→ **What this task involves**:
Go through the listing and set it down exactly, leaving out its pictures.

→ **Data for review**:
--- --- ---
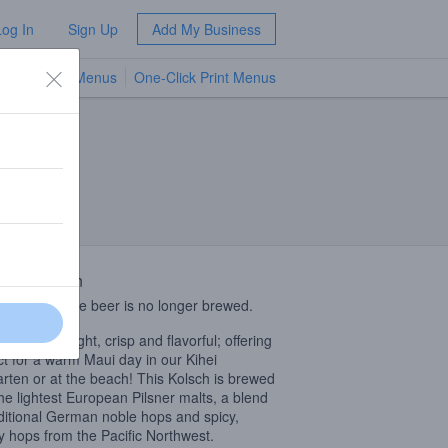
Log In
Sign Up
Add My Business
TV Menus
One-Click Print Menus
NEW
 Description
limited release beer is no longer brewed.
Kolsch is a light, crisp and flavorful; offering
ct for a warm Maui day in our Kihei
arten or at the beach! This Kolsch is brewed
the lightest European Pilsner malts, a blend
aditional German noble hops and spicy,
sy hops from the Pacific Northwest.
--- --- ---
→ **Exercise solution**:
Log In
Sign Up
Add My Business
TV Menus
One-Click Print Menus
NEW
 Description
limited release beer is no longer brewed.
Kolsch is a light, crisp and flavorful; offering
ct for a warm Maui day in our Kihei
arten or at the beach! This Kolsch is brewed
the lightest European Pilsner malts, a blend
aditional German noble hops and spicy,
sy hops from the Pacific Northwest.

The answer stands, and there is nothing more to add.